[Extracted page text data]
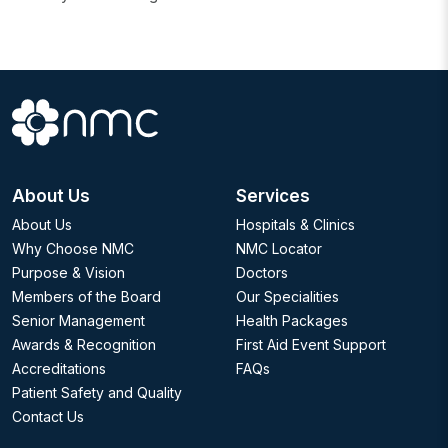
About Us
Services
About Us
Hospitals & Clinics
Why Choose NMC
NMC Locator
Purpose & Vision
Doctors
Members of the Board
Our Specialities
Senior Management
Health Packages
Awards & Recognition
First Aid Event Support
Accreditations
FAQs
Patient Safety and Quality
Contact Us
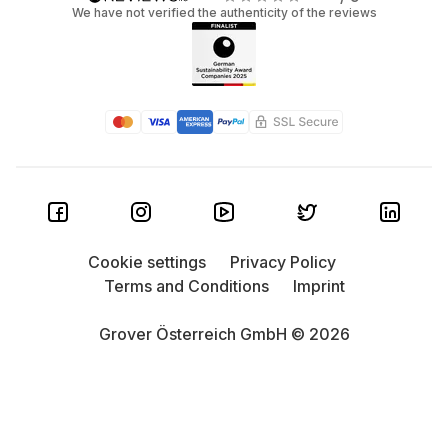
We have not verified the authenticity of the reviews
Cookie settings
Privacy Policy
Terms and Conditions
Imprint
Grover Österreich GmbH © 2026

* [Aim of the task]
Between and including the line with "Our Specialities" and the line with "Terms and Conditions", repeat every line exactly as it appears above, with pictures left out.

* [Result below]
Our Specialities
Senior Management
Health Packages
Awards & Recognition
First Aid Event Support
Accreditations
FAQs
Patient Safety and Quality
Contact Us
We have not verified the authenticity of the reviews
Cookie settings
Privacy Policy
Terms and Conditions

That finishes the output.